2019-04-22 来源: 51due教员组 类别: 更多范文

下面为大家整理一篇优秀的assignment代写范文- Welfare of compulsory education in Britain,供大家参考学习,这篇论文讨论了英国的义务教育福利化。义务教育是指国家在法律中规定一定年龄的儿童必须受到一定程度的教育。义务教育福利化是实现教育公平的有效手段。在西方社会福利制度的发源地英国,教育福利事业的渊源可回溯到17世纪。义务教育发端后,英国政府通过减免学费、提供福利服务等举措,极大地推动了教育民主化进程和义务教育福利制度的建立与完善。

compulsory education,英国义务教育福利化,assignment代写,paper代写,北美作业代写

Welfare of compulsory education is an effective means to realize educational equity. In Britain, the birthplace of the western social welfare system, educational welfare can be traced back to the 17th century. Since the beginning of compulsory education, the British government has greatly promoted the process of education democratization and the establishment and improvement of the compulsory education welfare system by reducing tuition fees and providing welfare services.

Compulsory education means that the state stipulates in the law that children of a certain age must receive a certain degree of education.
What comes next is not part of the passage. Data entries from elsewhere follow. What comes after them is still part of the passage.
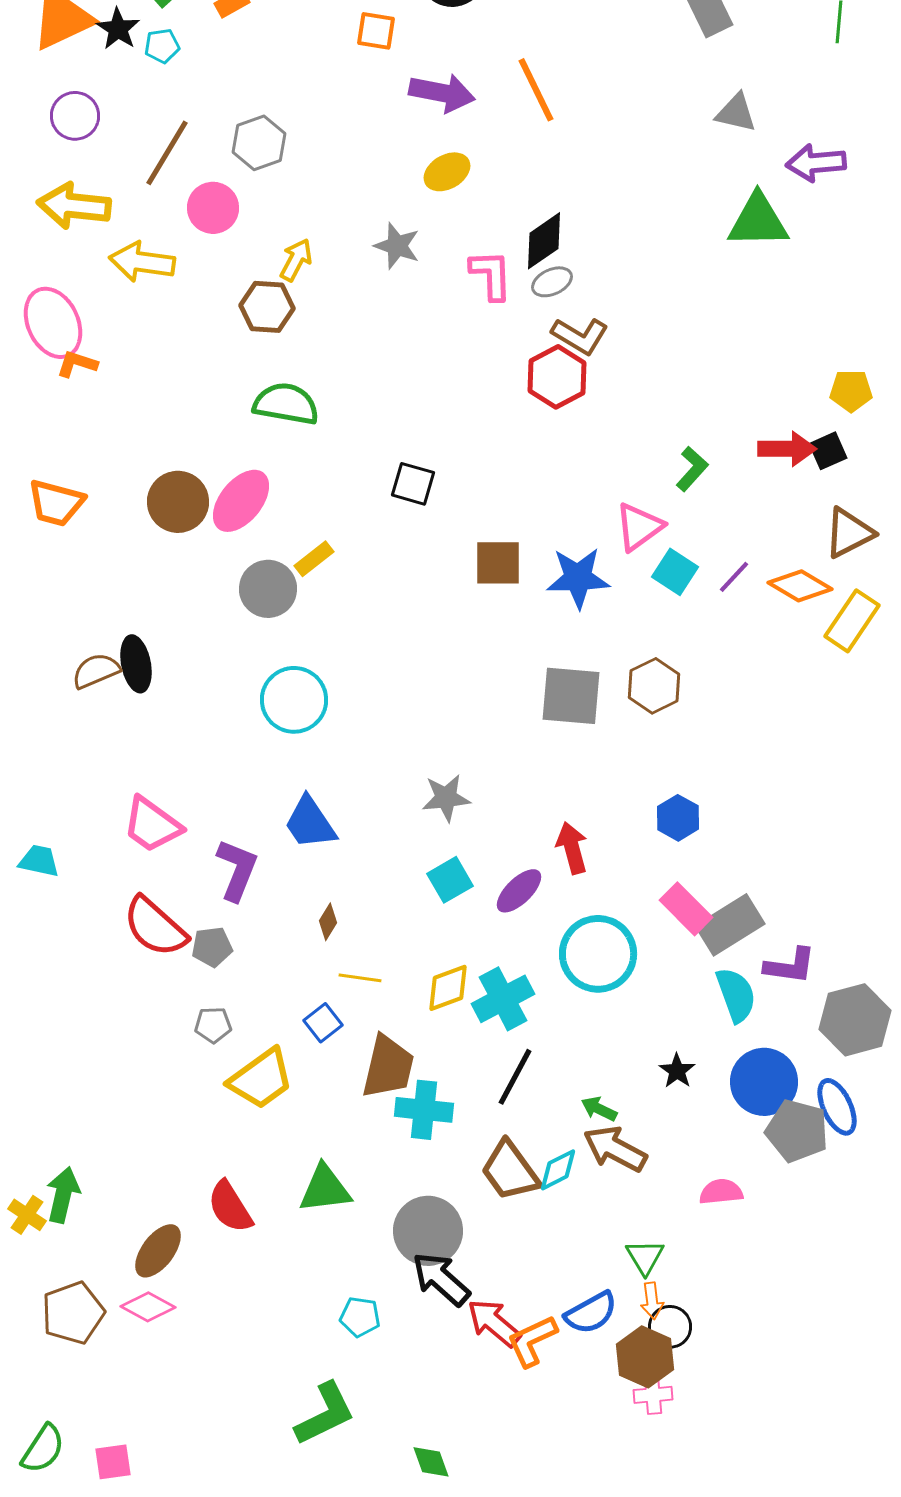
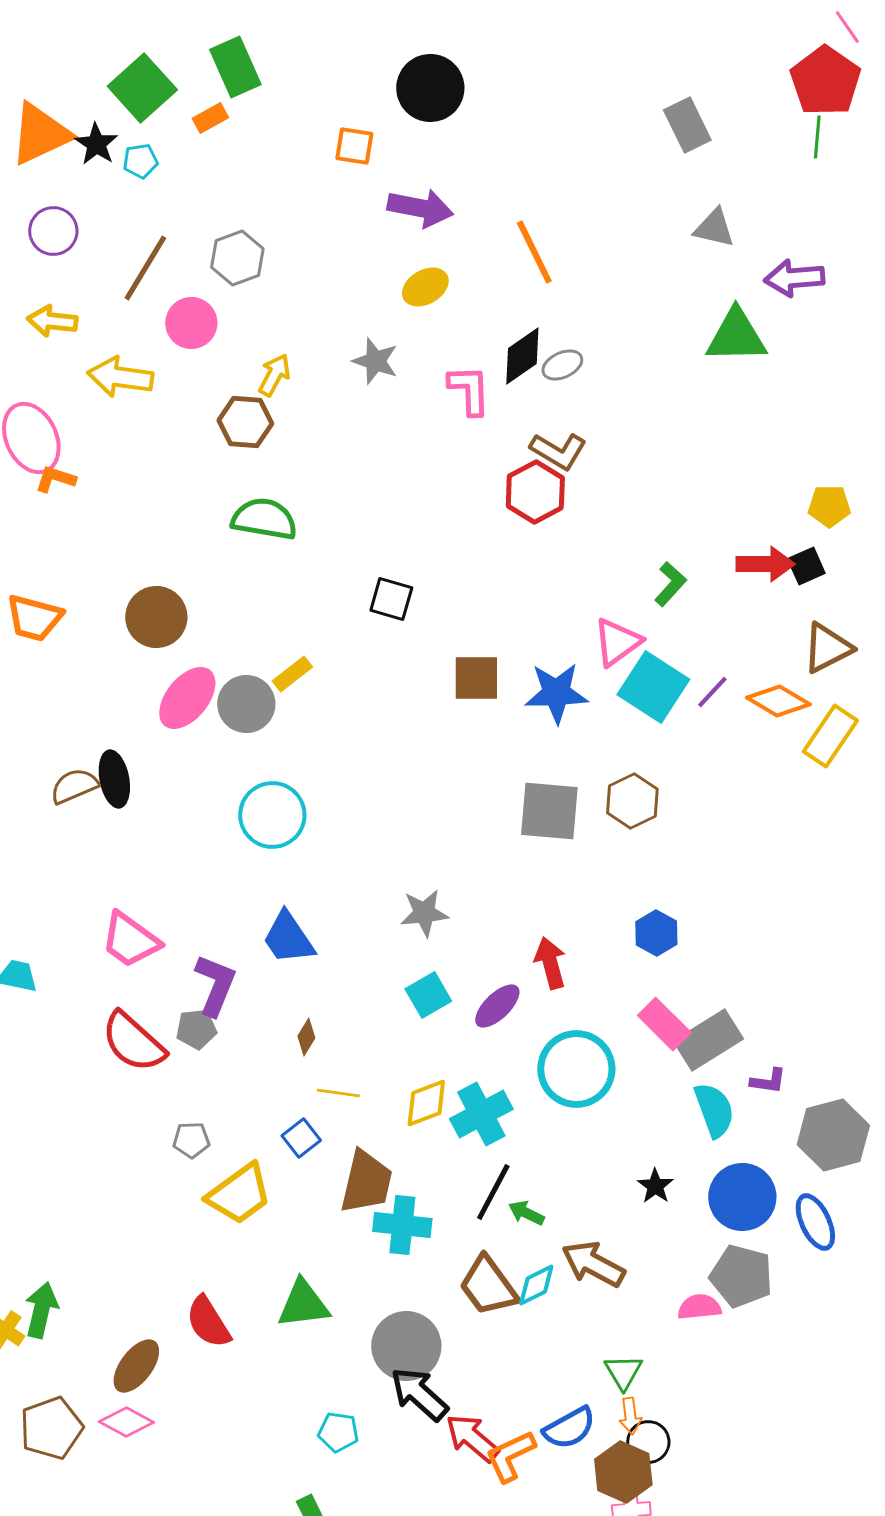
orange line: (536, 90) -> (534, 252), moved
yellow arrow: (74, 206) -> (52, 321), size x0.7
gray ellipse: (552, 282) -> (562, 365), moved
pink ellipse: (241, 501) -> (187, 698), moved
cyan square: (675, 572) -> (653, 687), size x1.5
gray pentagon: (212, 947) -> (196, 1029), moved
purple L-shape: (790, 966) -> (768, 1081), size x0.7
green arrow: (599, 1109) -> (526, 1213), moved
gray pentagon: (797, 1131) -> (741, 1276), moved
Compulsory education is the basic right of citizens. The connotation of compulsory education welfare includes two aspects: first, to protect citizens' right to education; second, to provide necessary welfare services for the educational objects. In Britain, which has a long history of education welfare, compulsory education welfare has experienced long-term development and has become a complete compulsory education welfare system benefiting all school-age children.

Before the 17th century, the British aristocracy monopolized the right to education. The British government adhered to the old tradition and did not interfere in the national education, so the children of the working people basically had no access to education. Beginning in the mid-17th century, primary schools, controlled by churches and civil institutions, grew in size. These schools specially house poor children and provide them with the most basic living conditions free of charge. The teaching contents are mainly doctrines, with preliminary knowledge of reading, writing and calculation. The money came mainly from church grants and charitable donations. Although such schools have strong religious color, they objectively endow the right to receive education to some children of the lower class, and meet their necessary and minimum needs for survival, which may be regarded as a simple form of educational welfare. Of course, this so-called educational "welfare" is nothing like the educational welfare in modern sense.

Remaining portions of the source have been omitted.